With an average temperature of -290 F, Titan has plenty of water ice but hardly any water vapor, due to water’s very low vapor pressure. That means any life that might exist would have to be non-water based — that is, unlike any life on Earth.
Still, Earth and Titan have important traits in common. “Titan is the only other place in the solar system, aside from Earth — with the possible exception of Mars — where there are flowing liquids on the surface,” Martin Rahm, research associate at Cornell University and lead author of the study, tells Digital Trends. These liquids fall as rain and affect geology through erosion. Rahm adds: “There are sources of energy — sunlight, cosmic rays — and organic molecules, hence Titan is of keen interest for studying prebiotic processes.”
Titan’s flowing liquids are composed of such things as methane and ethane, rather than water, and its atmosphere is full of hydrogen cyanide (HCN), which the researchers recognize as a molecule believed to be key in prebiotic — existing or occurring before the emergence of life — reactions that eventually led to life on Earth.
Though HCN is plentiful in the atmosphere, it seems to convert to a different compound on the moon’s surface. “Such transformative chemistry is proceeding despite the fact that it is extremely cold on Titan, which is maybe the most profound difference compared to Earth,” Rahm says. “If life could exist there, it would need to function very differently from ‘life as we know it,’ and offer clues to the limitations of life in the universe.”

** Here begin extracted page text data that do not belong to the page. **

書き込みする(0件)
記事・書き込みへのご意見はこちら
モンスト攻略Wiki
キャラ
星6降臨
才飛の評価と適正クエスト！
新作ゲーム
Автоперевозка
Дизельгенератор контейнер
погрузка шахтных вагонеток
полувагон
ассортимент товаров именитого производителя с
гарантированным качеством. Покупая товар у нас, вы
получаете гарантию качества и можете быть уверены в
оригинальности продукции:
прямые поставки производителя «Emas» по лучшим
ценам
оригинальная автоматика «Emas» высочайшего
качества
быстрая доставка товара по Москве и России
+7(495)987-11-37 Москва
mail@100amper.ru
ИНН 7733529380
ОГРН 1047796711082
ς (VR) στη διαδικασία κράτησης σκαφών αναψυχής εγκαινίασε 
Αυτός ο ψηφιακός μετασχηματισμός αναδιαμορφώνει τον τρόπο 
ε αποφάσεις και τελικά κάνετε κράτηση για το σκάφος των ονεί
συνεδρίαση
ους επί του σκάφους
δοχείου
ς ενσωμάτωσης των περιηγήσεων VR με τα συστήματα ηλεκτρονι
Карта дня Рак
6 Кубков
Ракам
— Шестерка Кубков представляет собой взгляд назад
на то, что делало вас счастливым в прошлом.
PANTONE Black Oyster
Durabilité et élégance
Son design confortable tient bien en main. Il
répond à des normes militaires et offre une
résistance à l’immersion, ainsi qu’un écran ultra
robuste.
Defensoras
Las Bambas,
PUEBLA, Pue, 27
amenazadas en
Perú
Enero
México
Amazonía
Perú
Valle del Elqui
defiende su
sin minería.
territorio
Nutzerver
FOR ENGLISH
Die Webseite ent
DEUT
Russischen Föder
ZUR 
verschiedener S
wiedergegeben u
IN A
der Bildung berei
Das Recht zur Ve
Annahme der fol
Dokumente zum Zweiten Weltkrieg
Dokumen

Along with Jonathan I. Lunine, director of the Cornell Center for Astrophysics and Planetary Science, Rahm and the team ran data collected by the Cassini-Huygens mission through density functional theory — a quantum mechanical modeling method — to predict various compounds that could be made from HCN, and to calculate some of these compounds’ properties. In the end, the calculations suggested that the prebiotic reactions were possible and the resulting chemical structures were capable of functions like light absorption.
“We should stress that this paper does not predict life on the surface of Titan,” Rahm says. “Rather, we provide data in support of an environment that might support prebiotic chemistry, to some extent.
“Finding the limits and possible origins of life is a fundamental challenge, and there are many paths to explore,” Rahm continues. “It has proven very difficult to synthesize well-characterized materials from HCN on Earth, needed to study this chemistry.”
Moving forward, the Cornell team hope to run simulations of these systems evolving over time, while investigating their reactions at various temperatures and expanding their study to examine even more complicated chemistries. In the end, they hope to conduct experiments on Earth that are modeled off of Titan’s chemistry to give an even more detailed description of the moon’s potential for life.